The task: Please output the entries below from the line that contains "(dłoń, dłoń skierowana" through the final line, reproduced exactly and alone.

Supplied data:
***

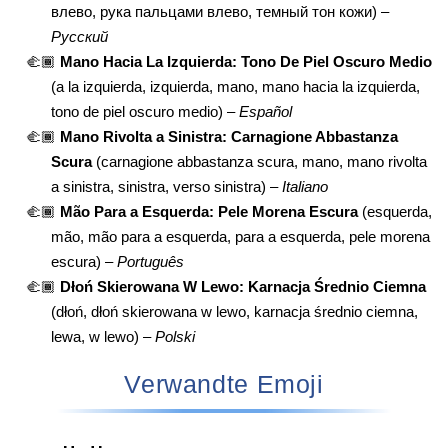
влево, рука пальцами влево, темный тон кожи) –
Русский
🫲🏾
Mano Hacia La Izquierda: Tono De Piel Oscuro Medio
(a la izquierda, izquierda, mano, mano hacia la izquierda,
tono de piel oscuro medio) –
Español
🫲🏾
Mano Rivolta a Sinistra: Carnagione Abbastanza
Scura
(carnagione abbastanza scura, mano, mano rivolta
a sinistra, sinistra, verso sinistra) –
Italiano
🫲🏾
Mão Para a Esquerda: Pele Morena Escura
(esquerda,
mão, mão para a esquerda, para a esquerda, pele morena
escura) –
Português
🫲🏾
Dłoń Skierowana W Lewo: Karnacja Średnio Ciemna
(dłoń, dłoń skierowana w lewo, karnacja średnio ciemna,
lewa, w lewo) –
Polski
Verwandte Emoji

***

Answer space:
(dłoń, dłoń skierowana w lewo, karnacja średnio ciemna,
lewa, w lewo) –
Polski
Verwandte Emoji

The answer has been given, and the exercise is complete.